DATASET:
☆ ☆ ☆

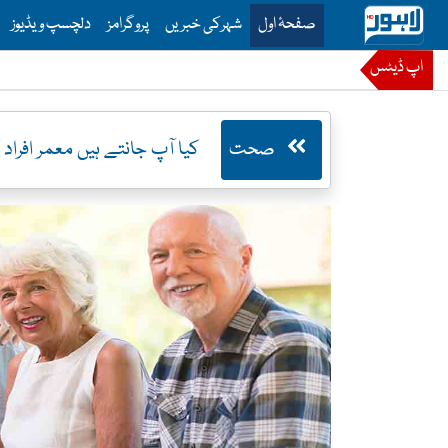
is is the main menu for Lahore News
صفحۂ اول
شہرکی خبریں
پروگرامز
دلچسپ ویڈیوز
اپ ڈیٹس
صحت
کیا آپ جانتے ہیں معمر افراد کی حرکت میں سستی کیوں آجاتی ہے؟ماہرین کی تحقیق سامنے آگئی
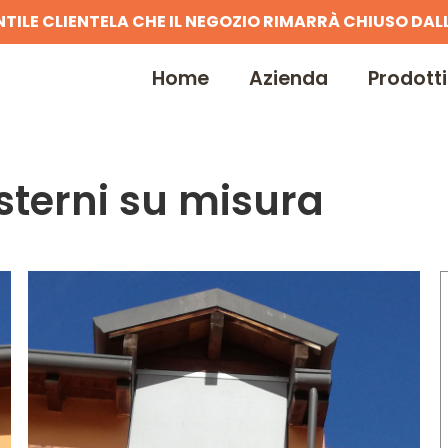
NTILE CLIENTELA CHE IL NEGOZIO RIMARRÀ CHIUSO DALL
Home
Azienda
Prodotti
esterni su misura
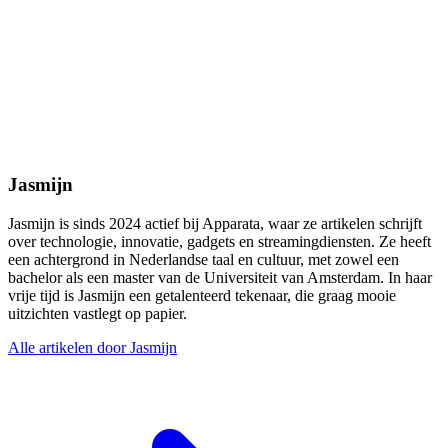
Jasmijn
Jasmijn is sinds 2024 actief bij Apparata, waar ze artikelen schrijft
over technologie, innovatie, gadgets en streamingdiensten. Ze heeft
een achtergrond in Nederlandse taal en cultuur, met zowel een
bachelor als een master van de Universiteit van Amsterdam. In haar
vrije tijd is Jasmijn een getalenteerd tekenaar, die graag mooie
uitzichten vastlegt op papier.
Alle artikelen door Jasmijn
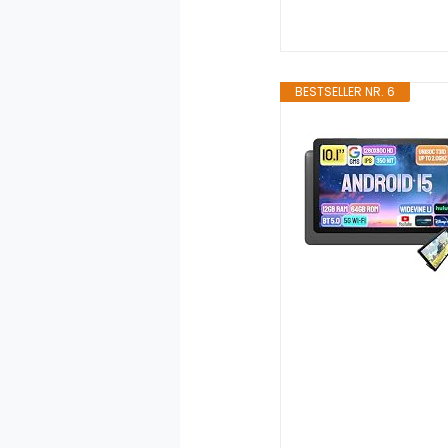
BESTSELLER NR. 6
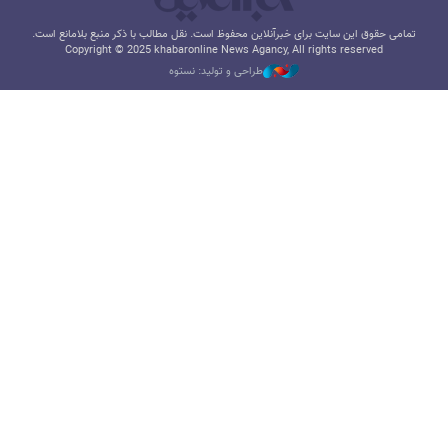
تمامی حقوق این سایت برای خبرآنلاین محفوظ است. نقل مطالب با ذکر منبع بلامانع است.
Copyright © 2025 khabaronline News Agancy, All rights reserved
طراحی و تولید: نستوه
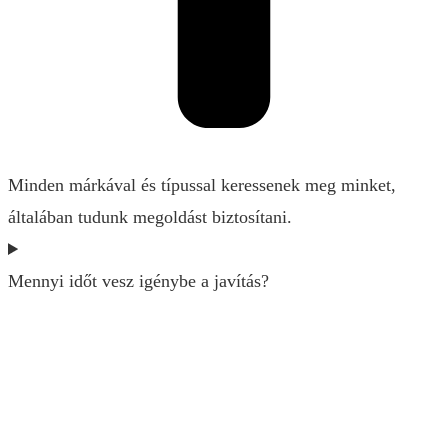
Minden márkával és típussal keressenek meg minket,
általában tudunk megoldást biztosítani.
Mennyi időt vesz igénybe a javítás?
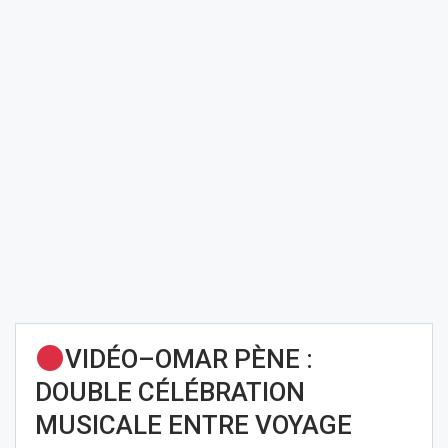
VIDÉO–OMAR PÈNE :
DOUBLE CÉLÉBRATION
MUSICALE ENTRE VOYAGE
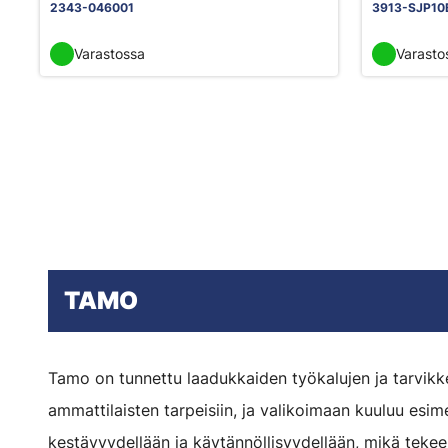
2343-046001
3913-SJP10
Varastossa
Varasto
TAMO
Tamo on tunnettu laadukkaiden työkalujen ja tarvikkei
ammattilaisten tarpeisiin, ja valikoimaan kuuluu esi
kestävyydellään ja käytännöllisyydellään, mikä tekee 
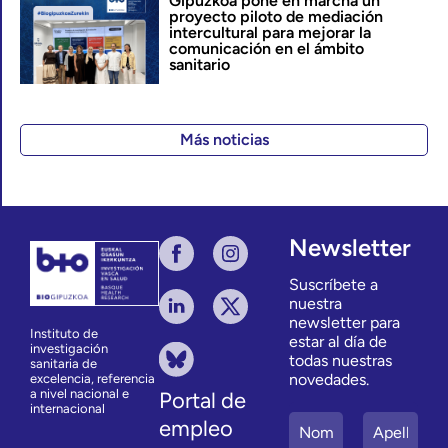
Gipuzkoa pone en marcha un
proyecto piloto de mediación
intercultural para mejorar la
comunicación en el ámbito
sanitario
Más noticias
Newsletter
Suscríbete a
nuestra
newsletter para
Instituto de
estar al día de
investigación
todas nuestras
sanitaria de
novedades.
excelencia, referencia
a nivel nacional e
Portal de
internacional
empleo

☆ ☆ ☆

ACTION ITEM: Leaving out all pictures, set down exactly the lines of the material above, from the line with "over technologie, innovatie, gadgets" to the line with "DOUBLE CÉLÉBRATION" inclusive, and no others.

SOLUTION TO THE EXERCISE:
over technologie, innovatie, gadgets en streamingdiensten. Ze heeft
een achtergrond in Nederlandse taal en cultuur, met zowel een
bachelor als een master van de Universiteit van Amsterdam. In haar
vrije tijd is Jasmijn een getalenteerd tekenaar, die graag mooie
uitzichten vastlegt op papier.
Alle artikelen door Jasmijn
BESTSELLER NR. 6
تمامی حقوق این سایت برای خبرآنلاین محفوظ است. نقل مطالب با ذکر منبع بلامانع است.
Copyright © 2025 khabaronline News Agancy, All rights reserved
طراحی و تولید: نستوه
Minden márkával és típussal keressenek meg minket,
általában tudunk megoldást biztosítani.
Mennyi időt vesz igénybe a javítás?
VIDÉO–OMAR PÈNE :
DOUBLE CÉLÉBRATION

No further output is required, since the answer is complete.